Le dernier exemple en date est la disparition suspecte du célèbre éditorialiste saoudien Jamal Khashoggi, qui s'est rendu au consulat de son pays le 2 octobre à Istanbul, sans jamais en ressortir, selon sa compagne et la police turque. Une version démentie par Riyad.

Dans des éditoriaux sans concession publiés dans la rubrique Opinion du Washington Post, il avait ouvertement critiqué ces derniers mois le prince héritier et ses penchants répressifs. Alors que la tension monte entre Ankara et Riyad, et que Washington, Paris, l’Union européenne et l’ONU exigent que la lumière soit faite sur le sort de Jamal Khashoggi, l’image de la pétromonarchie wahhabite, et par ricochet celle de celui qui tient les commandes, sont ternies.

Faire taire les détracteurs

Une image que MBS s’évertuait à redorer et à moderniser depuis que son père est monté sur le trône saoudien en janvier 2015. Nommé par le roi Salmane ministre de la Défense, puis prince héritier en juin 2017, il a connu une ascension fulgurante et une certaine notoriété en Occident. Notamment grâce à son projet de transformation de l’économie saoudienne, son engagement à lutter contre la corruption et le terrorisme, et à libéraliser, en douceur, un royaume rigoriste, wahhabite. Mais ses initiatives ont été rapidement éclipsées par une dérive autoritaire latente à l’intérieur du pays, où il cherche à préparer son règne. À l’étranger, ses campagnes de charmes et son message ont été brouillées par l’écho des campagnes expéditives d’arrestations menées dans le royaume à l’endroit de militants des droits de l’Homme, des intellectuels et des critiques.

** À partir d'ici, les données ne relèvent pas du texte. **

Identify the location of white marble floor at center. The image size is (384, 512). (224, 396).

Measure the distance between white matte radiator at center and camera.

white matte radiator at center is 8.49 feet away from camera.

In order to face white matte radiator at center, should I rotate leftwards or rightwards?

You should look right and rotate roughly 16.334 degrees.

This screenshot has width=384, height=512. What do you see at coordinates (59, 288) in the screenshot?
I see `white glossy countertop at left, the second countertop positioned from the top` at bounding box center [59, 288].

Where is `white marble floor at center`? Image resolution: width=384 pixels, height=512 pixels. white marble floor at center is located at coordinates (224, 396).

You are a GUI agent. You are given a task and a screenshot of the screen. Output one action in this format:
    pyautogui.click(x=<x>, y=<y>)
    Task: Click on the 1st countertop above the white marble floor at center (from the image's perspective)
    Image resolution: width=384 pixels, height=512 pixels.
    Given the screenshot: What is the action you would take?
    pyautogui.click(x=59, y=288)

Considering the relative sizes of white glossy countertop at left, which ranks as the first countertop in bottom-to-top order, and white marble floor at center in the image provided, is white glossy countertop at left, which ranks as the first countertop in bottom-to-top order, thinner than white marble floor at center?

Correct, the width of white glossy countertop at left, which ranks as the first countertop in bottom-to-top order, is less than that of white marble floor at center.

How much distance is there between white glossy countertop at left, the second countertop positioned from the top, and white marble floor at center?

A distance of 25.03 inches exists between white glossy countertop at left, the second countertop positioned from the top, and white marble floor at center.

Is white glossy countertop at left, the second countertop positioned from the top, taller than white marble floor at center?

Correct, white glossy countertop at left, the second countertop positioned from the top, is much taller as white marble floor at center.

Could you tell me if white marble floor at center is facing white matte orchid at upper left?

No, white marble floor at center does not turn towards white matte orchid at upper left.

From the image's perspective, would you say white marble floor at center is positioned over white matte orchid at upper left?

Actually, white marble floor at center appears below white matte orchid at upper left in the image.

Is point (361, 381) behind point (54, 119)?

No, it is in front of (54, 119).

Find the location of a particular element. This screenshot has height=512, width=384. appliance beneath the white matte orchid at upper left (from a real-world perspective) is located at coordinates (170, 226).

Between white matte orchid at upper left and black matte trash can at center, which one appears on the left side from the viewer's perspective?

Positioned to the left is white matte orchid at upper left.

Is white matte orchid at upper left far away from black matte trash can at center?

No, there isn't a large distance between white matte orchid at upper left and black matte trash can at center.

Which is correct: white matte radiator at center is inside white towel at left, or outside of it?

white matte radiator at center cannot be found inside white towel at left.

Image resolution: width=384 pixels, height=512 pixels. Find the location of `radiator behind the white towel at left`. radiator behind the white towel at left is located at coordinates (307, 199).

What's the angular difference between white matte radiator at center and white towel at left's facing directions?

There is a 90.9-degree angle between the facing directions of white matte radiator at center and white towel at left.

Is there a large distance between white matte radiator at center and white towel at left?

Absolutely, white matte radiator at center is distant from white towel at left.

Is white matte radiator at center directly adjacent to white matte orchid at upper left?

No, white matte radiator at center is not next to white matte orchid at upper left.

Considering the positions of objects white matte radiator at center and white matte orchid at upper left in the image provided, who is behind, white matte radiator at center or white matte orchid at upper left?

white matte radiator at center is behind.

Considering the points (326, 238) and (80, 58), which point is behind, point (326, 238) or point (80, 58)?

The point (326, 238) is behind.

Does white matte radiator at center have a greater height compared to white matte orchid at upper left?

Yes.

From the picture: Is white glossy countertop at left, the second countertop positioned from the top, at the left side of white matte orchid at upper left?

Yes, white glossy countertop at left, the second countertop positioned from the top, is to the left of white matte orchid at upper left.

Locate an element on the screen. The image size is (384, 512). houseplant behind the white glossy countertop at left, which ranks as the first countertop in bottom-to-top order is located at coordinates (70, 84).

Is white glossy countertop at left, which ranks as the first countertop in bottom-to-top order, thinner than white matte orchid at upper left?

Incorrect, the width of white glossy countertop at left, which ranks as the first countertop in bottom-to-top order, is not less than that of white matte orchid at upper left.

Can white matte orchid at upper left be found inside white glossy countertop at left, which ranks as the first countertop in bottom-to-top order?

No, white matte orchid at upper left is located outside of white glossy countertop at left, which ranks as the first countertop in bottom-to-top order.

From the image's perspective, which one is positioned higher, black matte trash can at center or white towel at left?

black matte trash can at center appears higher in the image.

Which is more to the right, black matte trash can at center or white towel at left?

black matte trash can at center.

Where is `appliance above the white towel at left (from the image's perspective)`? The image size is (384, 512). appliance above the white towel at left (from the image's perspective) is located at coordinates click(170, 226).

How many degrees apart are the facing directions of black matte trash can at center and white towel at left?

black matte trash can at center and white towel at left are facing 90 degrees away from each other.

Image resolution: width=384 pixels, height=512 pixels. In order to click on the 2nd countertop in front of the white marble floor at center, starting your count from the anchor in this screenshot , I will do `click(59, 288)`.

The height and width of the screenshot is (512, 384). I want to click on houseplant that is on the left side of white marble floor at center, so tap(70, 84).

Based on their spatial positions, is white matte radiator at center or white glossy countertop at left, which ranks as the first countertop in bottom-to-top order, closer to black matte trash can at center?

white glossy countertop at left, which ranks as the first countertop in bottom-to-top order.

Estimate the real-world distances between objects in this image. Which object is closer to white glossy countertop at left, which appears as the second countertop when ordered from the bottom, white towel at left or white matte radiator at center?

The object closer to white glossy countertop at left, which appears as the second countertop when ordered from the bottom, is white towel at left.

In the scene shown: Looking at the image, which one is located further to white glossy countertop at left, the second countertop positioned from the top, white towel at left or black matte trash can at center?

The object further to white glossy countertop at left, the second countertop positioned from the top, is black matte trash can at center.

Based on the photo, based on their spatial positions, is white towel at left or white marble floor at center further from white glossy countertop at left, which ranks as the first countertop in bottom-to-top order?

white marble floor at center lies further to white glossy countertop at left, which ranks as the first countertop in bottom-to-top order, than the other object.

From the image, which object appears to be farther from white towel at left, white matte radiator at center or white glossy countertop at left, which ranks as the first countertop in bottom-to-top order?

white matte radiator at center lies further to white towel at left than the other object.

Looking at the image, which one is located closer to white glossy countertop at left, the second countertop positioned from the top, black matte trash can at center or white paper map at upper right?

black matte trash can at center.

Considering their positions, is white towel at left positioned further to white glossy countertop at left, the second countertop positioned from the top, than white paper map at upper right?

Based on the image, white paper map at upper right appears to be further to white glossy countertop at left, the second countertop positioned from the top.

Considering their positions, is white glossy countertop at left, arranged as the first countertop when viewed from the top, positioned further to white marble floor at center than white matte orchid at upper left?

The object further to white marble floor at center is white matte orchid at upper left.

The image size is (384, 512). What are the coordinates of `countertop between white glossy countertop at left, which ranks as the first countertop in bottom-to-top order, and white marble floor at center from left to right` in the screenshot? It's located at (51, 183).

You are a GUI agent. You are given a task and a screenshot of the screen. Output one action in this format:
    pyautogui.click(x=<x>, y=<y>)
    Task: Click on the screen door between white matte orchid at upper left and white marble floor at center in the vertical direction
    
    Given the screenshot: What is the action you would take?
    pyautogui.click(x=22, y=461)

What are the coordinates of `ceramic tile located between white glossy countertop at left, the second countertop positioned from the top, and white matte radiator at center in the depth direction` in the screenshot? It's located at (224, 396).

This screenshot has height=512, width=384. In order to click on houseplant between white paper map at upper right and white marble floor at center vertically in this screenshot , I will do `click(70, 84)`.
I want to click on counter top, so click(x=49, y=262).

«Le prince héritier voudrait se présenter comme le prince de la modernité, il a d’ailleurs montré qu’il pouvait imposer des réformes, mais il a mis un coup de frein à cet élan avec des vagues successives de répression», expliquait récemment Clarence Rodriguez, journaliste spécialiste de l’Arabie Saoudite, et ancienne correspondante de France 24 à Riyad. Elle ajoute : «il essaye d’éliminer, comme l’ont démontré ses purges, tous ceux qui lui mettent des bâtons dans les roues, ou ceux qui ne vont pas dans son sens, ou dans celui de sa politique».

Des dérives plusieurs fois dénoncées par Jamal Khashoggi, qui s’exile à partir de 2017 aux États-Unis, par crainte d’être arrêté en raison de son ton critique. «L’affaire Khashoggi, même s’il faut rester prudent le temps d’avoir des éclaircissements sur son sort, fait certes perdre du crédit à Mohammed ben Salmane en Occident, mais à l’inverse, à l’intérieur, elle peut avoir un effet psychologique sur ses détracteurs et les faire taire», décrypte Karim Sader, politologue et consultant spécialiste des pays du Golfe, joint par France 24.

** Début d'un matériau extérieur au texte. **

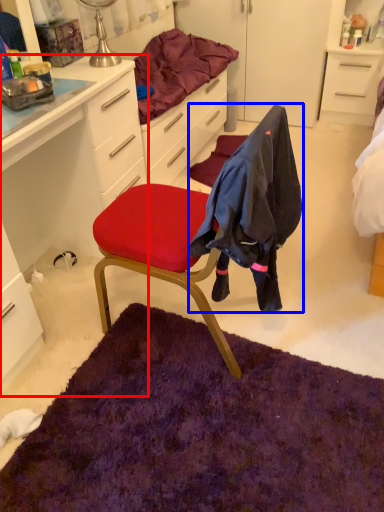 Question: Among these objects, which one is nearest to the camera, cabinetry (highlighted by a red box) or clothing (highlighted by a blue box)?

Choices:
 (A) cabinetry
 (B) clothing

Answer: (B) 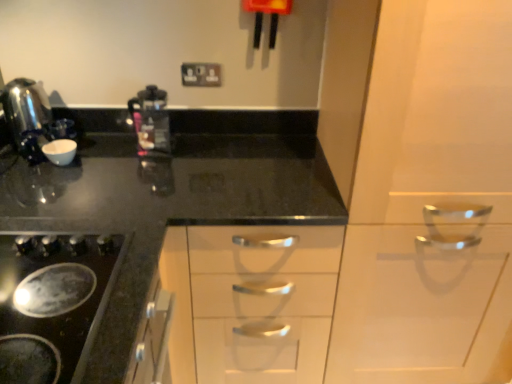 Question: Is white glossy cabinet at center facing away from transparent plastic coffee machine at center?

Choices:
 (A) yes
 (B) no

Answer: (B)

Question: From the image's perspective, is white glossy cabinet at center over transparent plastic coffee machine at center?

Choices:
 (A) yes
 (B) no

Answer: (B)

Question: Is white glossy cabinet at center to the right of transparent plastic coffee machine at center from the viewer's perspective?

Choices:
 (A) yes
 (B) no

Answer: (A)

Question: Considering the relative sizes of white glossy cabinet at center and transparent plastic coffee machine at center in the image provided, is white glossy cabinet at center smaller than transparent plastic coffee machine at center?

Choices:
 (A) yes
 (B) no

Answer: (B)

Question: Are white glossy cabinet at center and transparent plastic coffee machine at center making contact?

Choices:
 (A) yes
 (B) no

Answer: (B)

Question: Is white glossy cabinet at center closer to the viewer compared to transparent plastic coffee machine at center?

Choices:
 (A) no
 (B) yes

Answer: (B)

Question: Can you confirm if white glossy cabinet at center is thinner than black plastic electric outlet at upper center?

Choices:
 (A) yes
 (B) no

Answer: (B)

Question: From a real-world perspective, is white glossy cabinet at center physically below black plastic electric outlet at upper center?

Choices:
 (A) yes
 (B) no

Answer: (A)

Question: Is white glossy cabinet at center further to the viewer compared to black plastic electric outlet at upper center?

Choices:
 (A) yes
 (B) no

Answer: (B)

Question: From the image's perspective, is white glossy cabinet at center below black plastic electric outlet at upper center?

Choices:
 (A) yes
 (B) no

Answer: (A)

Question: Are white glossy cabinet at center and black plastic electric outlet at upper center making contact?

Choices:
 (A) yes
 (B) no

Answer: (B)

Question: From the image's perspective, does white glossy cabinet at center appear higher than black plastic electric outlet at upper center?

Choices:
 (A) yes
 (B) no

Answer: (B)

Question: Is polished stainless steel kettle at left at the right side of black glass gas stove at lower left?

Choices:
 (A) yes
 (B) no

Answer: (B) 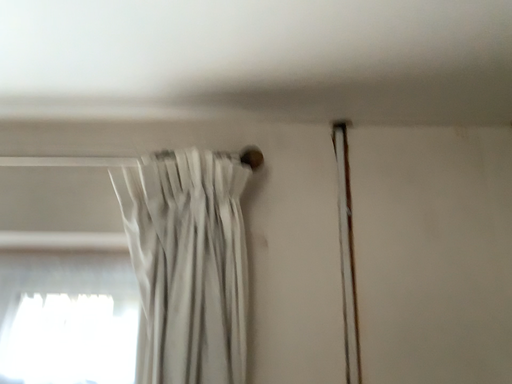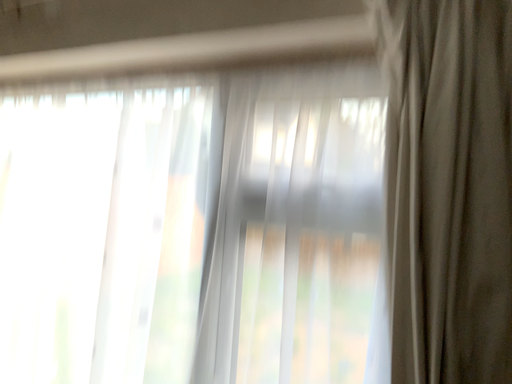 Question: How did the camera likely rotate when shooting the video?

Choices:
 (A) rotated upward
 (B) rotated downward

Answer: (B) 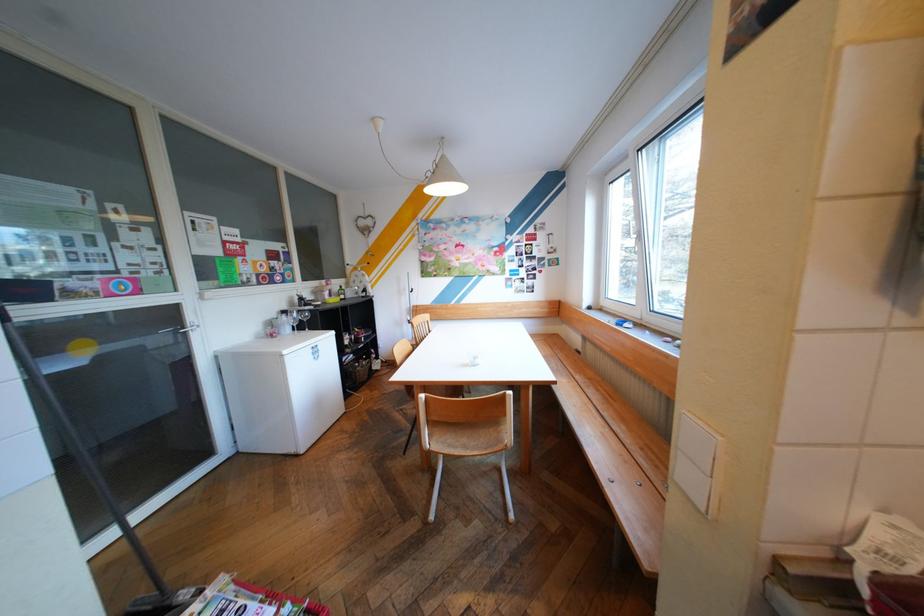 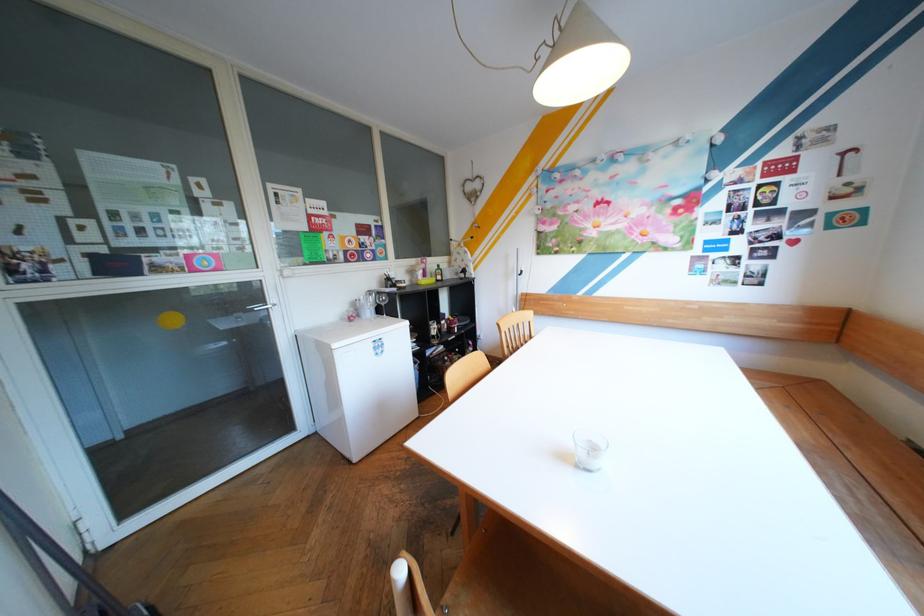 Locate, in the second image, the point that corresponds to [329,283] in the first image.

(426, 261)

«Cette méthode de gouvernance ferme et brutale lui a permis de consolider son pourvoir à l’intérieur du royaume et de verrouiller l’espace public, poursuit Karim Sader. L’Arabie saoudite est en train de basculer, dans la mesure où l’on assiste à une mutation de la nature même du pouvoir à Riyad, en passant d’une monarchie conservatrice, basée sur un consensus entre les différentes branches de la famille royale, à un régime autoritaire personnalisé dans lequel les pouvoirs sont concentrés entre les mains d’une seule personne : 'MBS'».

Une politique étrangère qui a tourné «au fiasco»

Mais selon Karim Sader, si cette méthode, «qui laisse trahir une certaine nervosité chez le prince héritier» a porté ses fruits à l’intérieur du pays, la manière forte ne lui pas réussi à l’étranger, où les déconvenues s’accumulent pour Riyad. «Force est de constater que sur le plan diplomatique et géopolitique cette politique agressive a tourné au fiasco. Qu’il s’agisse du bourbier yéménite qui est devenu un Vietnam aux portes du royaume, qu'il sagisse encore de l’embargo musclé destiné à faire fléchir le Qatar, ou bien encore du coup de force contre le Liban avec l’affaire Saad Hariri… Aucune de ses initiatives n’ont permis aux Saoudiens de renforcer leurs positions sur l’échiquier régional face à l’Iran».

En effet, c’est sous l’impulsion de MBS, que l’Arabie saoudite opte dès 2015 pour une stratégie plus offensive dans la région, destinée à contrecarrer la montée en puissance du rival iranien. Au Yémen, il engage, en mars 2015 le combat contre le mouvement Ansarullah qui contrôle la capitale Sanaa. Ces derniers résistent toujours à la coalition internationale menée par l'Arabie saoudite et soutenue par les Émiratis, et le conflit, qui a fait plus de 14 000 morts, dont des milliers de civils, et vivement dénoncé par Jamal Khashoggi, a provoqué ce que l'ONU qualifie de «pire crise humanitaire du monde».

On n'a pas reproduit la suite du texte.